In [8]:
import pandas as pd
import re
%matplotlib inline
import matplotlib.pyplot as plt
import numpy as np
import seaborn as sns
sns.set_style("whitegrid")
import calendar

In [9]:
# First, let's import requisite files
orders      = pd.read_csv('../Instacart_Input/orders.csv')
prior_set   = pd.read_csv('../Instacart_Input/order_products__prior.csv')
train_set   = pd.read_csv('../Instacart_Input/order_products__train.csv')
aisles      = pd.read_csv('../Instacart_Input/aisles.csv')
departments = pd.read_csv('../Instacart_Input/departments.csv')
products    = pd.read_csv('../Instacart_Input/products.csv')

products.head()


Out[9]:
product_id product_name aisle_id department_id
0 1 Chocolate Sandwich Cookies 61 19
1 2 All-Seasons Salt 104 13
2 3 Robust Golden Unsweetened Oolong Tea 94 7
3 4 Smart Ones Classic Favorites Mini Rigatoni Wit... 38 1
4 5 Green Chile Anytime Sauce 5 13

In [10]:
# To avoid confusion down the road, I am changing the names of two aisles
# 'missing' and 'other', which share the same string values as their parent department 

aisles.loc[5,'aisle'] = 'other aisle'
aisles.loc[99,'aisle'] = 'missing aisle'
aisles.head(10)


Out[10]:
aisle_id aisle
0 1 prepared soups salads
1 2 specialty cheeses
2 3 energy granola bars
3 4 instant foods
4 5 marinades meat preparation
5 6 other aisle
6 7 packaged meat
7 8 bakery desserts
8 9 pasta sauce
9 10 kitchen supplies

In [11]:
# The aisles.csv and departments.csv files more useful when merged into the products.csv

# Departments appear to represent larger groups, with sub-groups represented by aisle, 
# not unlike a physical store. 

# Personally, I can more easily conceptualize this thusly:
# 'departments' == Categories, and 'aisles' == Sub-Categories.

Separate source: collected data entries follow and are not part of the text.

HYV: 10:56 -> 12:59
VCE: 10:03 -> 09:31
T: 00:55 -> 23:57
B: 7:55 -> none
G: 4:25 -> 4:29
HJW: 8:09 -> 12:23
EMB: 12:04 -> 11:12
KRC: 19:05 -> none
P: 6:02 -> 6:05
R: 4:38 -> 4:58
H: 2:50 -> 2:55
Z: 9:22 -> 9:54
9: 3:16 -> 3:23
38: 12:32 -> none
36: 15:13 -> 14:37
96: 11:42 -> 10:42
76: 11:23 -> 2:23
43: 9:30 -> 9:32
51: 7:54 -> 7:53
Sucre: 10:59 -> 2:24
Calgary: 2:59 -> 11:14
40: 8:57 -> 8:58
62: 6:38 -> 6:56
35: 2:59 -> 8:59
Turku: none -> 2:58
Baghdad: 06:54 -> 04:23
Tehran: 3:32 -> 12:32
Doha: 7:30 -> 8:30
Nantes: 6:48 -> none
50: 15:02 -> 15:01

# Merge Aisle and Department information into Product df

aisle_names              = aisles['aisle']
dept_names               = departments['department']
products['Category']     = dept_names[products
                                      ['department_id'].values-1].values
products['Sub_Category'] = dept_names[products
                                      ['department_id'
                                      ].values-1
                                     ].values + " >> " + aisle_names[products['aisle_id'
                                                                     ].values-1].values

cols = ['product_id',
        'product_name',
        'Category',
        'Sub_Category',
        'aisle_id',
        'department_id',
       ]
products = products[cols]


products.sort_values(by=['Category', 'Sub_Category']).head()


Out[11]:
product_id product_name Category Sub_Category aisle_id department_id
349 350 Mixed 12 Pack Lion's Share Ale alcohol alcohol >> beers coolers 27 5
378 379 Super Dry Beer alcohol alcohol >> beers coolers 27 5
429 430 Born Yesterday Pale Ale alcohol alcohol >> beers coolers 27 5
469 470 Lite Beer alcohol alcohol >> beers coolers 27 5
735 736 Beer, IPA alcohol alcohol >> beers coolers 27 5

In [12]:
# Example of missing category / aisle 
products[products['product_id'] == 6728]


Out[12]:
product_id product_name Category Sub_Category aisle_id department_id
6727 6728 Fun Size Chocolate Candy missing missing >> missing aisle 100 21

Things to note:

  • product_id seems to increase proportionally to with department_id | aisle_id (when sorted, low product_ids first, high product_ids last), which might be useful later

In [13]:
# Let's list the Category and Aisle counts, grouped alphabetically, arranged hierarchically.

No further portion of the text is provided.